Loopholes and laundering: when free trade turns nefarious

Buying and selling art has long stood as a pastime for the elite – and in the case of multi-million dollar transactions, one could argue it’s a sport of its own.

And it’s certainly competitive. Even the most prestigious auctions are merely a race measured in time, taste, and resources; and we can imagine that someone, somewhere, is very proud that his own medieval manuscript is “more medieval” than the whole collection of manuscripts his great-aunt Catherine dared try to pass down to him. But status and symbolism truly are just the surface of this exchange – the whole reality of the arts and antiquities trade includes a dangerous game of being unseen.

In other words, there’s a whole separate race going on behind the Velvet Curtain: one which pits a buyer/seller tag team against international law.

With any free market comes the assumption that there’s some shady business going on. Circulating stolen objects, misrepresenting imports, and laundering tons of money are all characteristic to the arts and antiquities exchange – and you better believe there is especially a lot of money laundering going on. In a lucrative industry with such high-value items, there’s almost no easier opportunity to disguise the transfer of thousands or millions of dollars, no matter domestic or international. When we call this phenomenon the Velvet Curtain, it means exactly what it sounds like it means: a “patronage to the arts” is sometimes just another way for the super-rich to delegate their assets off the grid and gain access to a multi-million dollar economy in the same turn. It’s a win-win.

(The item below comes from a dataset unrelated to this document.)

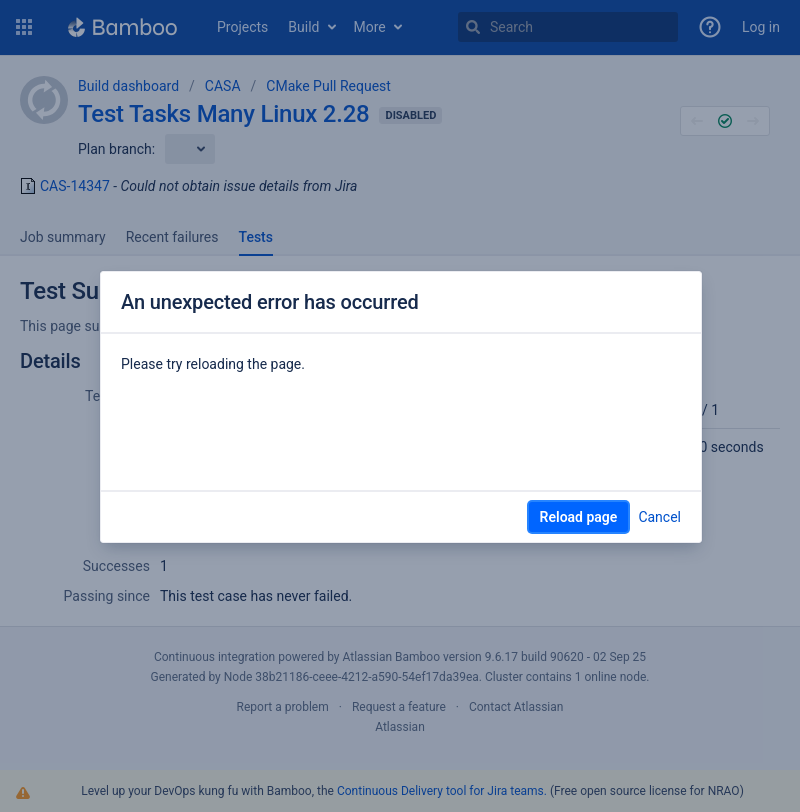 Image resolution: width=800 pixels, height=812 pixels. What do you see at coordinates (579, 517) in the screenshot?
I see `Reload page` at bounding box center [579, 517].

So who are the perpetrators? Well, it comes as no surprise that these are some of the key identifiers for those most likely to pervert the trade:

  1. Money. Most obviously, this is a trade which requires its participants to buy their way in – and it’s a heavy price.
  2. Power (inherently or by association). These are people (more likely, corporations) that divvy some of their vast wealth in “small” parts that still amount to multi-million dollar transactions. But even before that, they know the law well enough to have developed a game plan to obfuscate their resources in the arts exchange. And, when they want to come out of the shadows and make a donation, there’s a fun tax write-off at the end.
  3. Connections. There’s a lot of dirty money going around, and too many people treat the art market as their piggy bank totally unchecked, because they are either in the art world as a curator, scholar, donor – or because they know someone of the sorts.
  4. Something else to hide. Crime attracts crime – it only makes sense that many of those abusing the art market to obscure huge sums of money could also be involved with drugs, trafficking, and other nefarious trades which would earn those sums of money to begin with.
  5. Terrorists. Where there is war, there is looting – and plenty of smuggling and resale is organized at the hands of terrorist groups. For example, the occupation of Syria by ISIS has seen a particularly large volume of artifacts lost in the underground exchange.

So what does current legislation do? In the United States, not much.

Homeland Security released a report on July 29, which makes an example of two Russian oligarchs – Arkady and Boris Rotenberg – who routinely abuse the anonymity of the United States’ art market. One crucial piece of information right off the bat: the Rotenbergs are two lifelong associates of Vladimir Putin. So naturally, following the annexation of Crimea, the Rotenberg families were mentioned by name in U.S. sanctions against Russia. However, our art market unintentionally permits the likes of the Rotenbergs to evade sanctions in place. Buyers and/or sellers are welcome to employ agents to participate in transactions on their behalf – thus, the identity of one or both parties is totally obscured.

The following excerpts from the Senate report tell you everything you need to know:

The art market is the largest legal, unregulated market in the United States. The art industry is not subject to the Bank Secrecy Act (BSA) and is not required under U.S. law to maintain anti-money laundering and anti-terrorism financing controls for transactions.

And from Senator Robert Portman himself:

“This bipartisan report demonstrates that Russian oligarchs like the Rotenbergs have used the secrecy of the art industry to evade U.S. sanctions … It is shocking that U.S. banking regulations don’t currently apply to multi-million dollar art transactions, and we cannot let that continue.  The art industry currently operates under a veil of secrecy allowing art advisors to represent both sellers and buyers masking the identities of both parties, and as we found, the source of the funds.  This creates an environment ripe for laundering money and evading sanctions.

Of course certain dimensions of the art world would do well with added regulation; but it is way past time to put policies in place to discourage money laundering in the trade. We must be stewards not only to the objects, but also to the contexts in which they are exchanged.

We will certainly continue to follow the developments of this story, and we hope one day to report legislation is underway to penalize such blatant abuse of the arts and antiquities market.